Collectivité Territoriale de Corse

Arrêtés Miot : conférence de presse de Paul Giacobbi, Président du Conseil exécutif de Corse le 10 janvier 2013

Jeudi 10 Janvier 2013



La décision par laquelle le Conseil Constitutionnel a déclaré contraire à la Constitution la prorogation du régime fiscal dérogatoire applicable aux successions sur les immeubles situés en Corse pour cinq années supplémentaires, pose problème.

Elle méconnait les difficultés auxquelles le GIRTEC est confronté pour parvenir à reconstituer les titres de propriétés et mettre un terme à un désordre juridique qui a contribué à accélérer la désertification des zones rurales.

En invoquant l’absence de motif légitime, elle sous-entend que la situation est identique en Corse et sur le continent .

Cette décision que mes collègues Pierre CHAUBON et Antoine ORSINI ont qualifiée de choquante et de brutale, ne me surprend qu’à moitié.
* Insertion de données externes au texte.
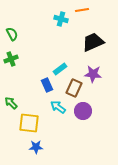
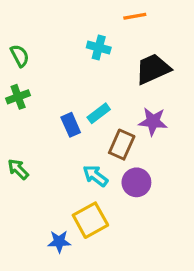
cyan cross: (61, 19) -> (99, 48), moved
blue rectangle: (47, 85) -> (71, 125), moved
yellow square: (29, 123) -> (90, 220), moved, turned -35

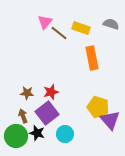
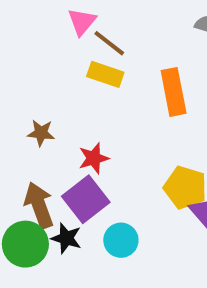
yellow rectangle: (81, 28) -> (105, 74), moved
brown star: (27, 93) -> (41, 133), moved
brown arrow: (23, 116) -> (39, 205), size x1.6

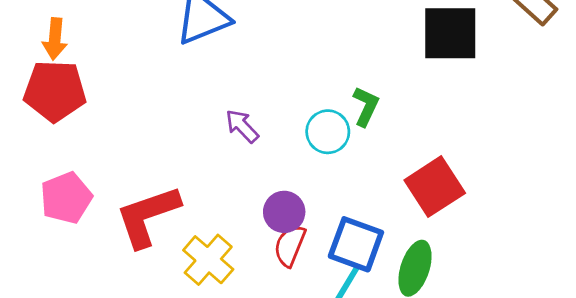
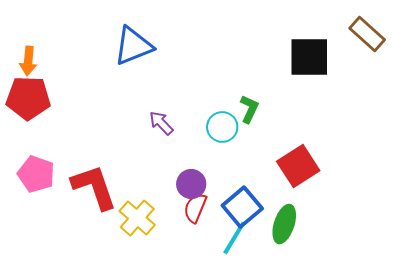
pink pentagon: (66, 198) -> (36, 174), turned -30
red L-shape: (148, 216) -> (94, 187), turned 90
blue square: (356, 244) -> (242, 207), turned 30

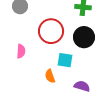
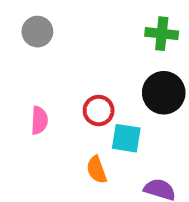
red circle: (51, 31) -> (99, 111), moved, size x0.6

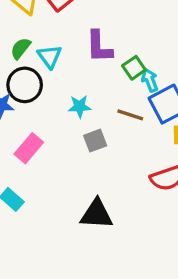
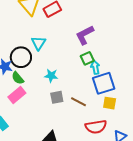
purple L-shape: (99, 47) -> (85, 35), moved, turned 55
green semicircle: (21, 48) -> (18, 78), moved, turned -88
brown line: (130, 115) -> (78, 102), moved

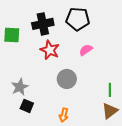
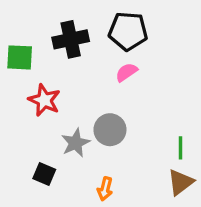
red star: (50, 50) -> (44, 100), moved
pink semicircle: (86, 50) -> (126, 72), moved
gray star: (20, 87) -> (76, 143), moved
Une fois l’amendement déposé par mes soins et adopté par l’Assemblée nationale sur ce dossier sensible et délicat, je n’avais pas manqué à différentes reprises de manifester mon inquiétude en rappelant publiquement qu’il subsistait un risque d’inconstitutionnalité dès lors que des députés de l’opposition avaient clairement exprimé leur intention de saisir la Haute Juridiction. Je l’ai fait lors d’une conférence de presse à l’aéroport Napoléon Bonaparte à mon retour de Paris. Je l’ai affirmé avec force lors de la session ordinaire des 8 et 9 novembre 2012 et dans le cadre de la séance plénière des commissions de l’Assemblée de Corse qui s’est tenue le 14 décembre dernier.

A ce titre, on ne peut que regretter l’inconséquence des parlementaires corses qui se sont associés à cette saisine, sachant que les Sages de la rue de Montpensier examinent l’ensemble de la loi dès lors qu’elle fait l’objet d’un déféré. L’article 61 de la Constitution est clair et sans ambigüité de ce point de vue.

Sur le fond, il est évident que seule une modification de la Constitution consistant à mentionner la Corse dans l’article 72, comme je le préconise depuis longtemps, permettra à la collectivité de se voir conférer de réelles compétences fiscales et de disposer notamment de la faculté de mettre en place une fiscalité dans le domaine des successions, adaptée aux particularismes de l’insularité. C’est à cette tâche qu’il convient de s’atteler désormais.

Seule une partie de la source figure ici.